I reckon even an iPhone pro is better value than an average android phone. Same with iPad vs Android tablet.
Because they last 3 possibly 4 times longer. A decent Apple laptop purchased 4 years ago is still basically a top notch laptop. Build quality is amazing. Resale value is still very high.
> If you buy Android flagships after 2022, they also last 4-6 years.
The hardware lasts but they usually stop getting software updates after a few years, especially if they're not high-end models.
Last month, Apple released an update for the iPhone 8 and iPhone X [1]. The iPhone 8 was released September 2017. I seriously doubt 9-year old Android phones, even flagship models, are still getting software updates.
> Last month, Apple released an update for the iPhone 8 and iPhone X [1]. The iPhone 8 was released September 2017. I seriously doubt 9-year old Android phones, even flagship models, are still getting software updates.

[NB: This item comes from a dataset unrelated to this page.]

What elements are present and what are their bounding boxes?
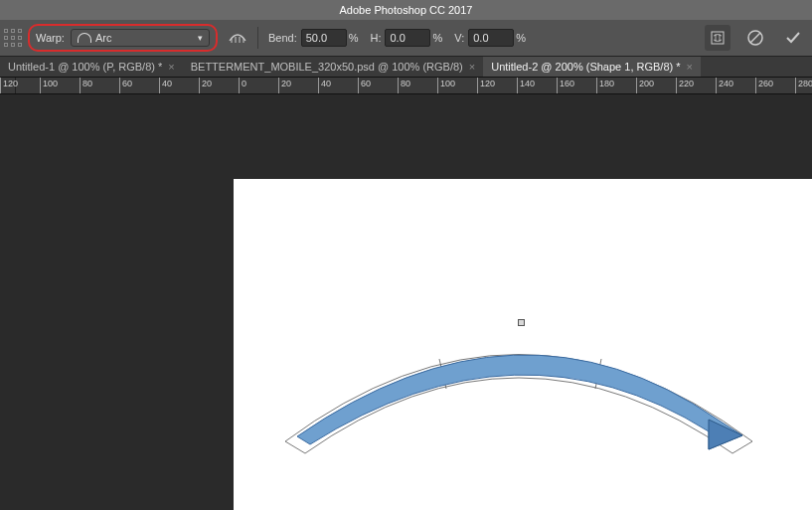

How usable is an 8-year-old iPhone as a primary phone though? I agree that having 8 years of support is a good thing, but at that point the hardware is so degraded that it's not suitable for its original purpose anymore. At that point I'd rather have android just so I can root it and install Linux. Then again, with improvements to phones slowing down in recent years, this is becoming increasingly untrue.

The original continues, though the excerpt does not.